Some Ruby on Rails side-project hacking I’ve been doing led me to need to generate shortened URLs. The ShortURL gem is fine if you want to use TinyURL, Snurl, or some other external service to generate and manage your URLs, but in my case, I need to host the URLs so I can track usage statistics and redirect to a URL determined at request-time.
I wanted to avoid generating curse words, or any words for that matter, so I opted not to use vowels rather than try and figure out something more clever. I also had no requirement to obfuscate the sequential nature of the generated value. The result essentially converts a number to a base 54 string suitable for use as a URL parameter.

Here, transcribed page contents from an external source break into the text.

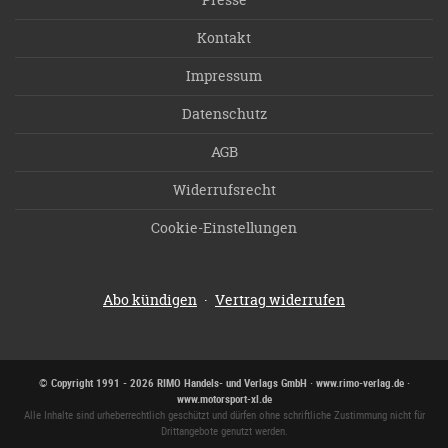
Kontakt
Impressum
Datenschutz
AGB
Widerrufsrecht
Cookie-Einstellungen
·
Abo kündigen
Vertrag widerrufen
© Copyright 1991 - 2026 RIMO Handels- und Verlags GmbH · www.rimo-verlag.de ·
www.motorsport-xl.de
Alle Inhalte sind urheberrechtlich geschützt und dürfen ohne schriftliche Zustimmung nicht für
Drittangebote genutzt werden.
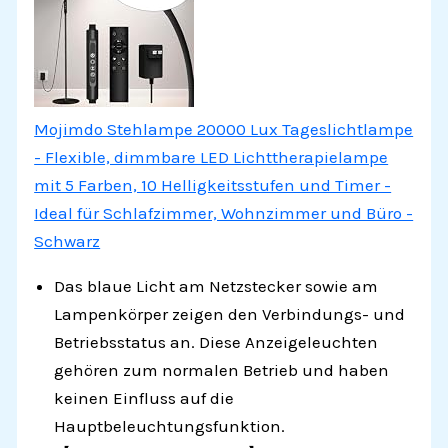
Mojimdo Stehlampe 20000 Lux Tageslichtlampe
- Flexible, dimmbare LED Lichttherapielampe
mit 5 Farben, 10 Helligkeitsstufen und Timer -
Ideal für Schlafzimmer, Wohnzimmer und Büro -
Schwarz
Das blaue Licht am Netzstecker sowie am
Lampenkörper zeigen den Verbindungs- und
Betriebsstatus an. Diese Anzeigeleuchten
gehören zum normalen Betrieb und haben
keinen Einfluss auf die
Hauptbeleuchtungsfunktion.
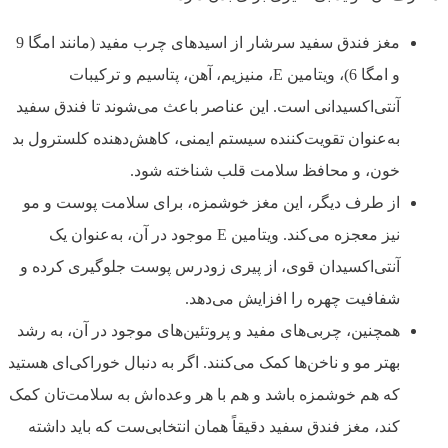
مغز فندق سفید سرشار از اسیدهای چرب مفید (مانند امگا 9
و امگا 6)، ویتامین E، منیزیم، آهن، پتاسیم و ترکیبات
آنتی‌اکسیدانی است. این عناصر باعث می‌شوند تا فندق سفید
به‌عنوان تقویت‌کننده سیستم ایمنی، کاهش‌دهنده کلسترول بد
خون، و محافظ سلامت قلب شناخته شود.
از طرف دیگر، این مغز خوشمزه، برای سلامت پوست و مو
نیز معجزه می‌کند. ویتامین E موجود در آن، به‌عنوان یک
آنتی‌اکسیدان قوی، از پیری زودرس پوست جلوگیری کرده و
شفافیت چهره را افزایش می‌دهد.
همچنین، چربی‌های مفید و پروتئین‌های موجود در آن، به رشد
بهتر مو و ناخن‌ها کمک می‌کنند. اگر به دنبال خوراکی‌ای هستید
که هم خوشمزه باشد و هم با هر وعده‌اش به سلامت‌تان کمک
کند، مغز فندق سفید دقیقاً همان انتخابی‌ست که باید داشته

URL_CHARS = ('0'..'9').to_a + %w(b c d f g h j k l m n p q r s t v w x y z) + %w(B C D F G H J K L M N P Q R S T V W X Y Z - _)
URL_BASE = URL_CHARS.size
def generateUrl idNumber
localCount = idNumber
result = ”;
while localCount != 0
rem = localCount % URL_BASE
localCount = (localCount – rem) / URL_BASE
result = URL_CHARS[rem] + result
My usage will be to convert the numeric primary key of my model objects to this hash, so that Person #1174229 could be referenced as the short url http://app.com/p?i=7sH_
Obviously, the straightforward business of inserting this value into your table, performing lookups on it, etc is omitted and should be fairly straightforward to a seasoned developer. The function can fit almost a half-billion values into 5 characters, and doesn’t experience the stack overflow issues of some recursive implementations I found, so I think it’s pretty useful. (7 characters give you 1.3 trillion possibilities… nice!)
I can see a pretty cool plugin being built to solve this problem… maybe I’ll get around to writing short_url_fu one of these days.